No se trata pues de una decisión provisional, pues no se puede calificar así por la sola circunstancia de que la situación relativa a la propiedad que es otro tema pueda ser ventilada en los estrados judiciales ordinarios.

El propietario que pretenda reivindicar porque no ha perdido su derecho por la prescripción, tiene la perspectiva de vencer al poseedor que goza de su protección en forma plena y definitiva respecto de terceros y del dueño mientras a éste no se le extinga la propiedad (derecho real) y por ello gozará aquél de la protección de su posesión, hasta que por cumplir las exigencias señaladas en el Código Civil (posesión + tiempo = prescripción) pueda usucapir y entablar la acción de pertenencia.

Entonces el statu quo, definido por la autoridad policiva, con alcance jurisdiccional, no es provisional y entender lo contrario es sencillamente confundir la parte con el todo, en el caso, la posesión con el derecho real de dominio.

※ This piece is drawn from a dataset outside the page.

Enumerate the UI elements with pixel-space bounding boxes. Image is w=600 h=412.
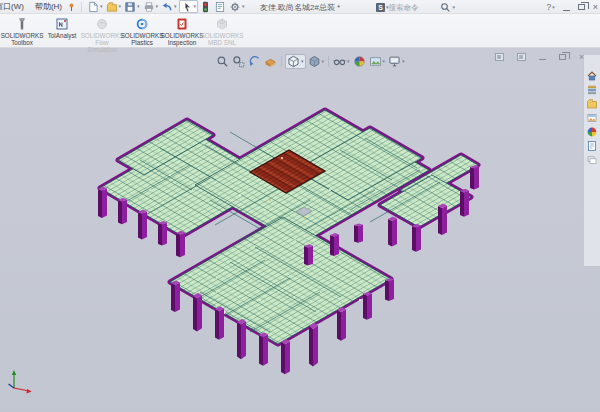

La decisión policiva no es provisional y tampoco puede descalificarse su naturaleza judicial por la operancia de otra institución jurídica. Ni por la naturaleza de la decisión, ni por los efectos de la misma, ni por el origen de ella, puede decirse que sea una situación provisional y no judicial. La teoría organicista para definir la naturaleza de los actos ya es historia superada, e insistir en ella crea confusión en vez de claridad y certeza.